Extracting Semantic Structure of Web Pages Using Graph Grammar Induction Algorithm
B.Venkatesh1, P.Prakash2
1B.Venkatesh, Department of Computer Science and Engineering, K.S.R.College of Engineering, Thiruchengode, India.
2P.Prakash, Department of Computer Science and Engineering, K.S.R. College of Engineering, Thiruchengode, India.
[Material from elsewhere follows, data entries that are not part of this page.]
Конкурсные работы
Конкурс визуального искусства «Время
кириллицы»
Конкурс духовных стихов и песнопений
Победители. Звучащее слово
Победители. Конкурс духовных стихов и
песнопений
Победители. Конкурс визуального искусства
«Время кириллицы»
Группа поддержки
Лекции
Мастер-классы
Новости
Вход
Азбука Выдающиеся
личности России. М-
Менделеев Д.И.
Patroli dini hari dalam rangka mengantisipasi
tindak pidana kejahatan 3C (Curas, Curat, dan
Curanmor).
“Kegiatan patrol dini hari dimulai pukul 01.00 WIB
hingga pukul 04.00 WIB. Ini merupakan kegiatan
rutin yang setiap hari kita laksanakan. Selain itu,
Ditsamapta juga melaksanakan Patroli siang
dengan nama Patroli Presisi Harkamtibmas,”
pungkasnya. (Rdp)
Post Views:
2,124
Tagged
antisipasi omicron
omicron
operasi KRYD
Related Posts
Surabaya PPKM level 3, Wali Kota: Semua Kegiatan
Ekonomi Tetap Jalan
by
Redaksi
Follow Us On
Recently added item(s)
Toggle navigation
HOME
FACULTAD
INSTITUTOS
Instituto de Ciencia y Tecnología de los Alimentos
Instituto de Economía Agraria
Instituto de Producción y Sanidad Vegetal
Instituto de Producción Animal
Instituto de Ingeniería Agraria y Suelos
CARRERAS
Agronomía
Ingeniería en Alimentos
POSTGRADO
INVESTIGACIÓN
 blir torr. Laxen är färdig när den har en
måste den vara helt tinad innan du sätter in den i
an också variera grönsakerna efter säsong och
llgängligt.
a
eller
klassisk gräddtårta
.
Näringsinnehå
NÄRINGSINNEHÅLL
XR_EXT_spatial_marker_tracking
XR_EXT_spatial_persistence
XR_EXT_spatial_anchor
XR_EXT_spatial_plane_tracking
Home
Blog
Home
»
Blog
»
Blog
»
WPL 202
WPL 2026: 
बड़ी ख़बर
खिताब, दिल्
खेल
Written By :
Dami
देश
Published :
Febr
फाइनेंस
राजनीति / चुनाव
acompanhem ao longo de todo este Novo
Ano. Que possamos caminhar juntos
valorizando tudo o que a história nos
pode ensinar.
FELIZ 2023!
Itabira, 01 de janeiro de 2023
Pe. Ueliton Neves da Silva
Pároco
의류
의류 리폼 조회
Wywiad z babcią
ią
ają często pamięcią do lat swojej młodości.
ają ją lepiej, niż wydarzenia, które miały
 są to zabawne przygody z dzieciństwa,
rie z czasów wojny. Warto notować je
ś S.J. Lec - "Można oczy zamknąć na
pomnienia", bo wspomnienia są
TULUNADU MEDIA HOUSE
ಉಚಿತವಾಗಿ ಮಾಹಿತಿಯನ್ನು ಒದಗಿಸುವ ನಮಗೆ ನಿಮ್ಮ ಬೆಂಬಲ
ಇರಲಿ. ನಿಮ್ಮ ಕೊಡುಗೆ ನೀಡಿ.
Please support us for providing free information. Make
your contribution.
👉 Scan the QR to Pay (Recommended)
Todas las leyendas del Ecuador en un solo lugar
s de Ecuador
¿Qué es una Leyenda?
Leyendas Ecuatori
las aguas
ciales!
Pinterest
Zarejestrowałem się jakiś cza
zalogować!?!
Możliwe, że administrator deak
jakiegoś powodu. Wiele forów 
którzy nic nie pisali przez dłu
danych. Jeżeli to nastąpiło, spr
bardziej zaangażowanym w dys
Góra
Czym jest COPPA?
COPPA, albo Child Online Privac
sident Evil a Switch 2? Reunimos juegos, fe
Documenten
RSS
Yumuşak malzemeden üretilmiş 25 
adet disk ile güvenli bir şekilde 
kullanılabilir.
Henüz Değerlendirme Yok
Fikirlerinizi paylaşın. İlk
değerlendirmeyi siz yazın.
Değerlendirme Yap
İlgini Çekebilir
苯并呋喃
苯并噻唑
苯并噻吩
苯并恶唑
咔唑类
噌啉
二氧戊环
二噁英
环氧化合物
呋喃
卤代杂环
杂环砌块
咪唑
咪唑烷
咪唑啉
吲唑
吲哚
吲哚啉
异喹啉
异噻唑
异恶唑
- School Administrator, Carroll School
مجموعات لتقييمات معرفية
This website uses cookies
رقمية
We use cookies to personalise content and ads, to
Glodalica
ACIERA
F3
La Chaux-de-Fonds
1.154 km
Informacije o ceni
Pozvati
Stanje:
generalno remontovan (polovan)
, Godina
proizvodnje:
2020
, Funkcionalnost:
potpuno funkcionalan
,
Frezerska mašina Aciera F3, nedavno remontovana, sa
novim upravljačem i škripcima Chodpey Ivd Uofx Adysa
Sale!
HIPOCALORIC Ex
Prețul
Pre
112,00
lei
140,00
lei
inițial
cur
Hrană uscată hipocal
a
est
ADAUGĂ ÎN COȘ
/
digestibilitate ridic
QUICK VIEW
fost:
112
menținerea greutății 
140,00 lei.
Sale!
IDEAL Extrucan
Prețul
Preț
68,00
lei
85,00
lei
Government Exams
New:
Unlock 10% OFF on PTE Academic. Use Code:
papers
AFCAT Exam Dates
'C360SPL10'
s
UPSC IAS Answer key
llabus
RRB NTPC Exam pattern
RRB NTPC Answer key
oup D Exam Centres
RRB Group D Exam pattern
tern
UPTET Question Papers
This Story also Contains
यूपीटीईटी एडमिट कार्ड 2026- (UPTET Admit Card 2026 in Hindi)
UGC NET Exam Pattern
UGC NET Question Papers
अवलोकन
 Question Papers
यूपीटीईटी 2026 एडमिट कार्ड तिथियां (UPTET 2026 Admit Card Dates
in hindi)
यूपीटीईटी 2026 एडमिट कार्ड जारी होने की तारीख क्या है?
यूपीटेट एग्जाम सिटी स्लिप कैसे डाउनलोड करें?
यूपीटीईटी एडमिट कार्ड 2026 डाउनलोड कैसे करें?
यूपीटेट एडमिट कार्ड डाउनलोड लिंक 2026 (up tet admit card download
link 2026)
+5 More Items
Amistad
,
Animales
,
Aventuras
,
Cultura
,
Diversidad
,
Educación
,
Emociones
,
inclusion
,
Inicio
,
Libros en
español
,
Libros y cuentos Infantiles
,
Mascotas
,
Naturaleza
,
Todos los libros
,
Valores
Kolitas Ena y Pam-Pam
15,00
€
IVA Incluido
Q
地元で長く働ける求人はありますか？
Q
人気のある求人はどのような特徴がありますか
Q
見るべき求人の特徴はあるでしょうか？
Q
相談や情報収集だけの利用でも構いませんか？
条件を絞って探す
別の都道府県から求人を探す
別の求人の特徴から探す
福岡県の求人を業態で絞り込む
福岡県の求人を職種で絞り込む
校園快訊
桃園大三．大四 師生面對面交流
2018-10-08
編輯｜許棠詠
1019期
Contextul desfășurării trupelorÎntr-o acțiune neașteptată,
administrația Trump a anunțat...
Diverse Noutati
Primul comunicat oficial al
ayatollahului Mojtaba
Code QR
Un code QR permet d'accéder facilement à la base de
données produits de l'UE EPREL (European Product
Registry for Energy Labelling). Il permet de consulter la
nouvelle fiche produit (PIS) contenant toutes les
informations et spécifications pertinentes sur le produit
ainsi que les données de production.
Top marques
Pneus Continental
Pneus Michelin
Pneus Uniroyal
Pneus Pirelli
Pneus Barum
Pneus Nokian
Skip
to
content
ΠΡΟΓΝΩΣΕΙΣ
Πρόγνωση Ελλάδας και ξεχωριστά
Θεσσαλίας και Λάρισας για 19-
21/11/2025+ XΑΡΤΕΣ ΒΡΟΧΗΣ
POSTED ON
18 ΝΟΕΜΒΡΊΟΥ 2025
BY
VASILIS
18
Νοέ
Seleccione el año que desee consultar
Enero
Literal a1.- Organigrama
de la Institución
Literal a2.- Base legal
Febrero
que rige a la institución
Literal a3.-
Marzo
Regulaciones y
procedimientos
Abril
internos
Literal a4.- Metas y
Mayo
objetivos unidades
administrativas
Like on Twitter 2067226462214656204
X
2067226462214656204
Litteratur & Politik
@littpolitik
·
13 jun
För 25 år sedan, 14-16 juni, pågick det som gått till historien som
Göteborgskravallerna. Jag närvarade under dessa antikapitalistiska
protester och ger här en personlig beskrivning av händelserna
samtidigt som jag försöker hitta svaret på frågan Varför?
Manuscript received on March 01, 2014. | Revised Manuscript received on March 04, 2014. | Manuscript published on March 05, 2014. | PP: 203-207 | Volume-4 Issue-1, March 2014. | Retrieval Number: A2162034114/2014©BEIESP
Open Access | Ethics and Policies | Cite
© The Authors. Published By: Blue Eyes Intelligence Engineering and Sciences Publication (BEIESP). This is an open access article under the CC BY-NC-ND license (http://creativecommons.org/licenses/by-nc-nd/4.0/)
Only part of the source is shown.